"Journeyman" is an American science fiction television drama created by Kevin Falls for 20th Century Fox Television. Falls also serves as an executive producer alongside Alex Graves, who also directed the pilot.
09/15/2007 - Kevin McKidd - Entertainment Weekley's 5th Annual Pre-Emmy Party - Opera and Crimson - Hollywood, CA © Chris Hatcher / PR Photos
The show is currently scheduled to air on Monday nights at 10:00/9:00c, premiering on September 24, 2007 following Heroes on NBC. The series stars Kevin McKidd (Rome) as the lead, Dan Vasser, a time traveler.
The early reviews are a mixed bag:
By Doug Elman, Chicago Sun-Times:
"Time-travel fiction is almost always romanticized, since love is not bound by time yada yada, so there's romance afoot here. Dan loves his wife Katie (Gretchen Egolf), and he tries to convince her of his newfound oddity.
But when he goes to the past, he runs into his ex-love Livia (Moon Bloodgood), whom he once mourned after her plane crashed. This makes Dan feel strange and gives him that sad-bastard sensitive thing the ladies allegedly love.
What's good: McKidd (last seen as Lucius Vorenus in HBO's "Rome") commits nicely to the role, and there's a pleasant payoff to the plot. There's promise here."
By Mary McNamara, Los Angeles Times:
"Time-traveling journalist played by British native McKidd -- it certainly looked good on paper. Alas, like some seductive Internet suitor, "Journeyman" seems perfect until he actually shows up, weedy and uncertain, at your door.
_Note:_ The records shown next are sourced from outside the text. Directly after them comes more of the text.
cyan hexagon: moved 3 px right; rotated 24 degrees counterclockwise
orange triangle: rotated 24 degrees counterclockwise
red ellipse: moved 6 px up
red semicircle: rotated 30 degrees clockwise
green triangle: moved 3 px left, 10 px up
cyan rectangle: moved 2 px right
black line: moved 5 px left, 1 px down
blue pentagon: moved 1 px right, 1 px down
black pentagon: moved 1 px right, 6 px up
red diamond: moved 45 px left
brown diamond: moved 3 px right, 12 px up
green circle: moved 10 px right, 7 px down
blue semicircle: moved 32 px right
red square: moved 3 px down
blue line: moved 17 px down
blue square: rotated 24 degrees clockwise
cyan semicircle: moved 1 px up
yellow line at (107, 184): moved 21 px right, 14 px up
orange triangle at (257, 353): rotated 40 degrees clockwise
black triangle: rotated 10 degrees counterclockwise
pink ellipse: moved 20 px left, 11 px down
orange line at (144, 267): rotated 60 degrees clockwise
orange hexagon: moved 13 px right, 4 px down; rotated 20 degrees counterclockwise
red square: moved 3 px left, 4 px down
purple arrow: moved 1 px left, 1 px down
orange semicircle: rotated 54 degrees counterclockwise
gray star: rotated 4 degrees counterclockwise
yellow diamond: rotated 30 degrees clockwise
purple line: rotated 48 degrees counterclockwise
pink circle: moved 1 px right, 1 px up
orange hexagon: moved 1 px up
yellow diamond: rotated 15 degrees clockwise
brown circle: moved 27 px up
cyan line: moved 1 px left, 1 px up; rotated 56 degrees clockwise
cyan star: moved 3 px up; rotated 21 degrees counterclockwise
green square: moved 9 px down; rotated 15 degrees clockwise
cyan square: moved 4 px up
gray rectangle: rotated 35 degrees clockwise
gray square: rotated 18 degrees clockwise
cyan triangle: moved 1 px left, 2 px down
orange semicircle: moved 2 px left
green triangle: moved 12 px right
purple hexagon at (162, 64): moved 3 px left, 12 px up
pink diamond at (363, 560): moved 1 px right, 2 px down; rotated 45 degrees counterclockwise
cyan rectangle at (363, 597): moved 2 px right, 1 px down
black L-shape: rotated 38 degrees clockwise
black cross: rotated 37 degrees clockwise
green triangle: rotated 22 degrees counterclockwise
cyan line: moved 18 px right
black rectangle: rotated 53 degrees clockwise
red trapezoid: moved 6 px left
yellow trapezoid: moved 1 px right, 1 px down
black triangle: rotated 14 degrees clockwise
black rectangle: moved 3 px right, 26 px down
In an effort to keep things grounded in "real life," as opposed to groovy sci-fi counterculture, writer-producer Kevin Falls ("Shark," "The West Wing") relies on an earnestness that grows irritating. Obviously, non-consensual time travel would be a bit unnerving at first, but Dan refuses to have any fun at all...
Because Dan is on a mission. Every week it would seem. He must tinker with the past to improve the future. Make sure little George Bailey doesn't fall through the ice so he can save all the men on that transport. Or something like that. Which he does with none of the haunting ripple effects, or suspense, evoked in Bradbury's "The Last Butterfly." No, Dan sees a problem, whether it be a guy about to be hit by a bus or a woman giving birth on a plane -- and he fixes it. ..McKidd, so effective in "Rome," is lost here -- in going for an everyman persona (with strange "I, Claudius" hair), he is much more convincing as a man cursing a "no-signal" message than one stepping in at odd moments to save the day.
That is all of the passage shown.